Ranbaxy USA also acknowledged that in 2003 and 2005 the company was informed of cGMP violations by consultants it hired to conduct audits at the Paonta Sahib and Dewas facilities.

Those cGMP violations resulted in the introduction into interstate commerce of some adulterated drugs.

Ranbaxy USA further also admitted to failing to timely file required reports known to FDA as “field alerts” for batches of Sotret and gabapentin that had failed certain tests.

With respect to Sotret, Ranbaxy USA was aware in January 2003 that a batch of Sotret failed an accelerated dissolution stability test but continued to distribute the batch into the United States for another 13 months.

With respect to gabapentin, Ranbaxy USA was aware at various times between June and August 2007 that certain batches of gabapentin were testing out-of-specification, had unknown impurities, and would not maintain their expected shelf life. But Ranbaxy USA did not notify FDA and institute a voluntary recall until October 2007.

Ranbaxy USA also admitted to making false, fictitious, and fraudulent statements to the FDA in Annual Reports filed in 2006 and 2007 regarding the dates of stability tests conducted on certain batches of Cefaclor, Cefadroxil, Amoxicillin, and Amoxicillin and Clavulanate Potassium, which were manufactured at the Dewas facility.

Ranbaxy USA was found to have conducted stability testing of certain batches of these drugs weeks or months after the dates reported to FDA.

In addition, instead of conducting some of the stability tests at prescribed intervals months apart, the tests were conducted on the same day or within a few days of each other.  This practice resulted in unreliable test results regarding the shelf life of the drugs.

Ranbaxy USA also acknowledged that drug samples waiting to be tested were stored for unknown periods of time in a refrigerator, which did not meet specified temperature and humidity ranges for an approved stability chamber, and that this was not disclosed to the FDA.

Under the civil settlement, Ranbaxy will pay an additional $350 million to resolve allegations that it caused false claims to be submitted to government health care programs between April 1, 2003, and September 16, 2010, for certain drugs manufactured at the Paonta Sahib and Dewas facilities.

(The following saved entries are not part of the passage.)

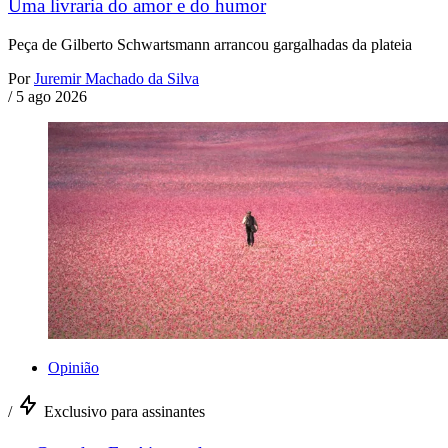
Uma livraria do amor e do humor
Peça de Gilberto Schwartsmann arrancou gargalhadas da plateia
Por
Juremir Machado da Silva
/
5 ago 2026
Opinião
/
Exclusivo para assinantes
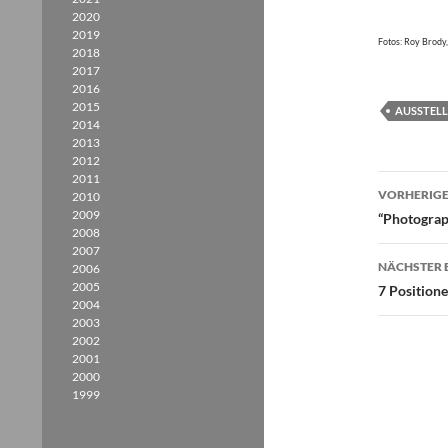
2020
2019
Fotos: Roy Brody,
2018
2017
2016
2015
AUSSTEL
2014
2013
2012
2011
Beitr
VORHERIGE
2010
2009
“Photograp
2008
2007
NÄCHSTER 
2006
2005
7 Position
2004
2003
2002
2001
2000
1999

The federal government’s share of the civil settlement amount is approximately $231.8 million, and the remaining $118.2 million will go to the states participating in the agreement.

The civil settlement resolves a lawsuit filed in U.S. District Court for the District of Maryland under the qui tam, or whistleblower, provisions of the False Claims Act, which allow private citizens to bring civil actions on behalf of the United States and share in any recovery.

With the exception of the allegations to which Ranbaxy pled guilty in the Criminal Information, there has been no determination of liability as to the claims settled by the civil agreement, the Justice Department said.

Last year, FDA and Ranbaxy agreed to an injunction that prevents drugs produced at the Paonta Sahib and Dewas facilities from entering the U.S. market until the facilities have been brought into full compliance with the FDCA and its implementing regulations.  Since September 16, 2008, when the FDA placed drugs from those facilities on an Import Alert, Ranbaxy has not imported drugs from those facilities into the U.S.